▶ **ACTIVITY**:
Only a number is expected: how many lines in the data below contain the word "Motherboard".

▶ **DATA**:
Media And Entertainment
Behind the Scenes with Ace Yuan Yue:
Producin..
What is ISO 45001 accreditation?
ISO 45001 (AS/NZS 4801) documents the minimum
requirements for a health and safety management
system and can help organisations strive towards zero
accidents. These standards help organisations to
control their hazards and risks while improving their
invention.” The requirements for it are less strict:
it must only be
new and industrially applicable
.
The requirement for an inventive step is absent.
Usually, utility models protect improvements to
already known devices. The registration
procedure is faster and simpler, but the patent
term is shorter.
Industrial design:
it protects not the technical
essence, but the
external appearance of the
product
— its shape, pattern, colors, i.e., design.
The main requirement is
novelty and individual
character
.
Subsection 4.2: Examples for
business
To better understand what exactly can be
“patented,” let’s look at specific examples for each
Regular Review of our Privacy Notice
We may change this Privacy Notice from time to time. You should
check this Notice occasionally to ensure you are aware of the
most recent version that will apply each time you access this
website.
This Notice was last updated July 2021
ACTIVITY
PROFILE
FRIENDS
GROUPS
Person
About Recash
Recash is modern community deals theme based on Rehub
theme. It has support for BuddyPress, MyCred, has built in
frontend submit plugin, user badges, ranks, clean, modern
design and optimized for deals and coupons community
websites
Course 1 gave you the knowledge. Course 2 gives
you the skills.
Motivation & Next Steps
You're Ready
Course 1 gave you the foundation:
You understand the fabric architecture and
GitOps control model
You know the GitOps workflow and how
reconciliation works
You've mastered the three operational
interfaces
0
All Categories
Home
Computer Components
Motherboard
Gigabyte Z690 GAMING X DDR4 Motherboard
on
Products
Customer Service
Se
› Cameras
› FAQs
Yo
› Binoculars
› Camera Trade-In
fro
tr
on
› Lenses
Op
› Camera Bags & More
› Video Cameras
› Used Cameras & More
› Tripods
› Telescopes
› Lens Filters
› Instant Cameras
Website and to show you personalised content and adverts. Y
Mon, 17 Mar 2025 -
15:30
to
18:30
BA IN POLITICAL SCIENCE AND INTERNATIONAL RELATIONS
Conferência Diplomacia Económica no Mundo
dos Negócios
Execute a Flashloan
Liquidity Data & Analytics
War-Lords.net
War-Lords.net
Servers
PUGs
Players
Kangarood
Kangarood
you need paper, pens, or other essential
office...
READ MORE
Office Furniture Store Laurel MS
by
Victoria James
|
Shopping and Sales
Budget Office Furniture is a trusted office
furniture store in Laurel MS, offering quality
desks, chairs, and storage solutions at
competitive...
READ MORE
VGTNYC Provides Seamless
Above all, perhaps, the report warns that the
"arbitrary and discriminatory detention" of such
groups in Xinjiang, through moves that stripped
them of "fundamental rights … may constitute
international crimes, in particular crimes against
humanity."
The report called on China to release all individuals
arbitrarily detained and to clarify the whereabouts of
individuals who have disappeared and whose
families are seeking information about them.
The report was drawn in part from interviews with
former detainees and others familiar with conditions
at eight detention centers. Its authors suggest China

▶ **OUTPUT FOR THIS EXERCISE**:
2